Holiday Inn, named for the 1942 Bing Crosby movie of the same name, makes a commitment on advertising's biggest stage in this 1986 ad featuring the company's then-president Ken Hamlet.
It was created by Bozell, Jacobs, Kenyon & Eckhardt in New York, which had handled the account since 1983 via predecessor Kenyon & Eckhardt.
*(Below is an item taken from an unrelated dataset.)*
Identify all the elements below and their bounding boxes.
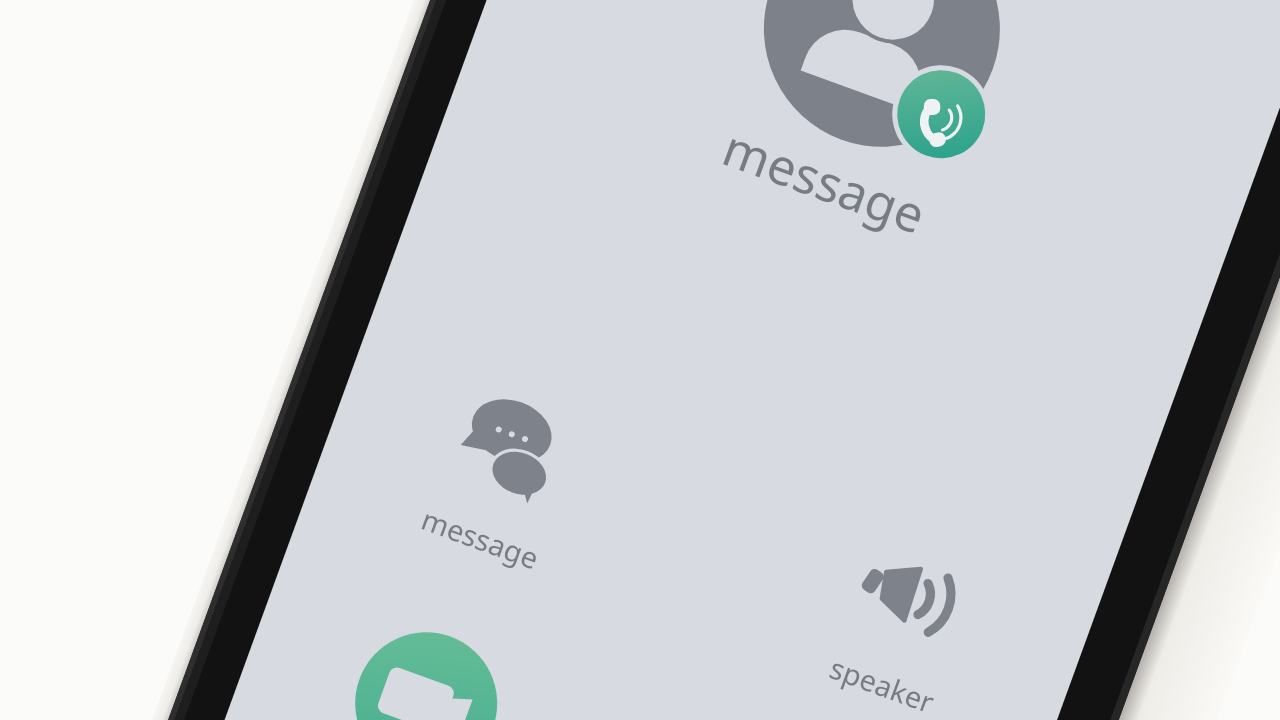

Memphis-based parent Holiday Corp. later in 1986 disclosed that Donald Trump had accumulated somewhere between 2% and 5% of its stock. It soon restructured in a bid to fend off any potential takeover, handing $65 per share to stockholders and 10% of its shares to executives by borrowing at least $2.6 billion. Trump's response would sound familiar in tone to voters who followed Trump's pugilistic 2016 campaign for president:
''It is ridiculous and extremely unfair,'' he said, ''that a group of executives who are mediocre at best and incompetent at worst are allowed to get 10 percent of a once great and well-managed company just because they happen to be sitting in a position of control.''
Holiday Inn soldiered on without Trump's help, returning to the Super Bowl in 1997 (with "Bob Johnson," publicizing $1 billion in upgrades) and 1998 (with the droll and charming "Jury Room"). Bass, owner of the Bass beer brand, acquired Holiday Corp. in 1988. It later became the first hotel chain to accept bookings directly through its website. In the late 2000s, its parent by then, Intercontinental Hotels Group, instituted another another extensive upgrade to thousands of Holiday Inn and Holiday Inn Express hotels.